# Der König der Löwen: Erste Cast-Ankündigungen für die Realverfilmung des Disney-Klassikers



## CarolaHo (18. Februar 2017)

Jetzt ist Deine Meinung zu *Der König der Löwen: Erste Cast-Ankündigungen für die Realverfilmung des Disney-Klassikers* gefragt. 


				Bitte beachtet: Der Kommentarbereich wird gemäß der Forenregeln moderiert.





			Dieser Inhalt steht nur eingeloggten Mitgliedern zur Verfügung.
        

 Zum Artikel: Der König der Löwen: Erste Cast-Ankündigungen für die Realverfilmung des Disney-Klassikers


----------



## RedDragon20 (18. Februar 2017)

Ich mag ja die Neuverfilmungen alter Disneyfilme. Besonders Das Dschungelbuch war echt gut.

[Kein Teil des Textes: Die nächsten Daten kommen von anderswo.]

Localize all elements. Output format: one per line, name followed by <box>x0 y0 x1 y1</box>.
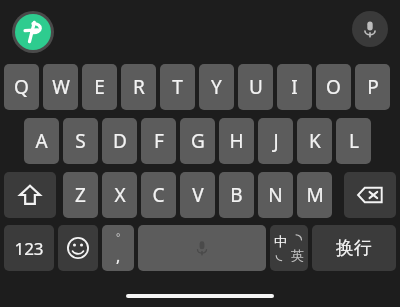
button[interactable]: E <box>82 64 117 110</box>
staticText: D <box>113 128 127 154</box>
staticText: M <box>306 182 324 208</box>
staticText: 英 <box>291 247 304 263</box>
staticText: T <box>172 74 183 100</box>
button[interactable]: H <box>219 118 254 164</box>
staticText: H <box>229 128 244 154</box>
staticText: O <box>326 74 341 100</box>
staticText: A <box>35 128 48 154</box>
staticText: B <box>230 182 243 208</box>
button[interactable]: Z <box>63 172 98 218</box>
button[interactable]: M <box>297 172 332 218</box>
button[interactable]: J <box>258 118 293 164</box>
staticText: F <box>154 128 164 154</box>
button[interactable]: 123 <box>4 225 54 271</box>
button[interactable]: D <box>102 118 137 164</box>
button[interactable]: C <box>141 172 176 218</box>
staticText: J <box>273 128 279 154</box>
staticText: L <box>349 128 359 154</box>
button[interactable]: I <box>277 64 312 110</box>
button[interactable]: R <box>121 64 156 110</box>
staticText: 换行 <box>336 237 372 260</box>
button[interactable]: K <box>297 118 332 164</box>
button[interactable]: P <box>355 64 390 110</box>
button[interactable]: Voice input <box>352 11 388 47</box>
button[interactable]: Switch Chinese English <box>270 225 308 271</box>
button[interactable]: O <box>316 64 351 110</box>
button[interactable]: Backspace <box>344 172 396 218</box>
button[interactable]: L <box>336 118 371 164</box>
button[interactable]: Y <box>199 64 234 110</box>
button[interactable]: F <box>141 118 176 164</box>
staticText: Q <box>14 74 29 100</box>
staticText: Y <box>211 74 222 100</box>
button[interactable]: Shift <box>4 172 56 218</box>
button[interactable]: X <box>102 172 137 218</box>
staticText: R <box>133 74 145 100</box>
button[interactable]: N <box>258 172 293 218</box>
staticText: K <box>309 128 321 154</box>
staticText: X <box>114 182 126 208</box>
button[interactable]: Input method logo <box>12 11 54 53</box>
button[interactable]: V <box>180 172 215 218</box>
staticText: 123 <box>14 237 44 260</box>
button[interactable]: T <box>160 64 195 110</box>
button[interactable]: W <box>43 64 78 110</box>
staticText: , <box>116 245 121 267</box>
staticText: W <box>52 74 70 100</box>
button[interactable]: B <box>219 172 254 218</box>
staticText: E <box>94 74 105 100</box>
button[interactable]: 换行 <box>312 225 396 271</box>
staticText: V <box>192 182 204 208</box>
staticText: N <box>268 182 283 208</box>
staticText: ° <box>116 230 121 244</box>
button[interactable]: Comma and period <box>102 225 134 271</box>
staticText: I <box>291 74 298 100</box>
button[interactable]: A <box>24 118 59 164</box>
button[interactable]: U <box>238 64 273 110</box>
staticText: G <box>191 128 205 154</box>
staticText: U <box>249 74 263 100</box>
staticText: Z <box>75 182 86 208</box>
staticText: 中 <box>274 233 287 249</box>
staticText: P <box>367 74 379 100</box>
button[interactable]: G <box>180 118 215 164</box>
staticText: S <box>75 128 86 154</box>
button[interactable]: Emoji <box>58 225 98 271</box>
button[interactable]: S <box>63 118 98 164</box>
staticText: C <box>152 182 165 208</box>
button[interactable]: Q <box>4 64 39 110</box>
button[interactable]: Space <box>138 225 266 271</box>
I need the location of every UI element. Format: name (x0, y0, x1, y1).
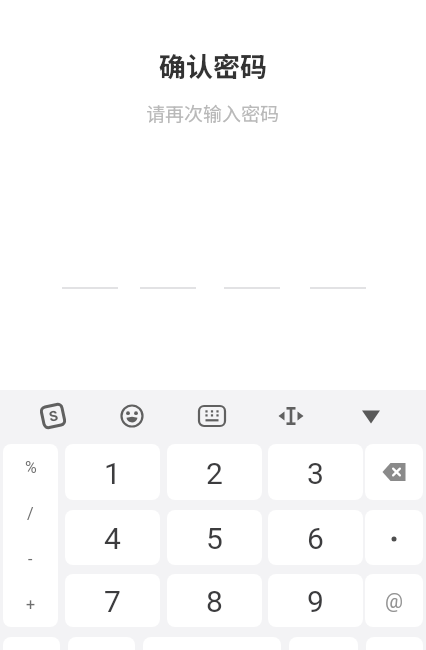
button[interactable] (349, 394, 393, 438)
button[interactable]: 8 (167, 574, 262, 627)
button[interactable]: 4 (65, 510, 160, 565)
button[interactable]: % (3, 444, 58, 490)
button[interactable]: 7 (65, 574, 160, 627)
staticText: - (28, 550, 33, 569)
button[interactable]: 6 (268, 510, 363, 565)
button[interactable] (190, 394, 234, 438)
button[interactable]: / (3, 490, 58, 536)
staticText: 4 (104, 521, 121, 556)
staticText: S (47, 407, 60, 425)
staticText: 6 (307, 521, 324, 556)
staticText: + (26, 595, 36, 614)
button[interactable]: - (3, 536, 58, 582)
staticText: 请再次输入密码 (146, 99, 280, 127)
button[interactable]: 9 (268, 574, 363, 627)
staticText: 8 (206, 584, 223, 619)
button[interactable]: 3 (268, 444, 363, 500)
staticText: 7 (104, 584, 121, 619)
staticText: 3 (307, 456, 324, 491)
button[interactable]: 5 (167, 510, 262, 565)
button[interactable] (365, 510, 423, 565)
button[interactable]: @ (365, 574, 423, 627)
staticText: 确认密码 (159, 46, 267, 85)
staticText: 9 (307, 584, 324, 619)
button[interactable]: 2 (167, 444, 262, 500)
button[interactable] (110, 394, 154, 438)
staticText: @ (385, 589, 403, 612)
button[interactable]: S (39, 402, 67, 430)
button[interactable] (365, 444, 423, 500)
staticText: 1 (104, 456, 121, 491)
button[interactable]: 1 (65, 444, 160, 500)
staticText: 5 (206, 521, 223, 556)
staticText: % (25, 458, 37, 477)
staticText: 2 (206, 456, 223, 491)
button[interactable]: + (3, 581, 58, 627)
staticText: / (27, 504, 34, 523)
button[interactable] (269, 394, 313, 438)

Aber das zeigt doch wieder nur, dass es an neuen Dingen mangelt und man nicht kreativ sein will. ^^


----------



## xNomAnorx (18. Februar 2017)

Bei König der Löwen bin ich da ja aber sehr skeptisch 
Sogar von Aladin und Mulan werden Realverfilmungen kommen...


----------



## Enisra (18. Februar 2017)

RedDragon20 schrieb:


> Ich mag ja die Neuverfilmungen alter Disneyfilme. Besonders Das Dschungelbuch war echt gut. Aber das zeigt doch wieder nur, dass es an neuen Dingen mangelt und man nicht kreativ sein will. ^^



naja, wobei König der Löwen auch nur eine Kopie von Kimba, der Weiße Löwe war :x


----------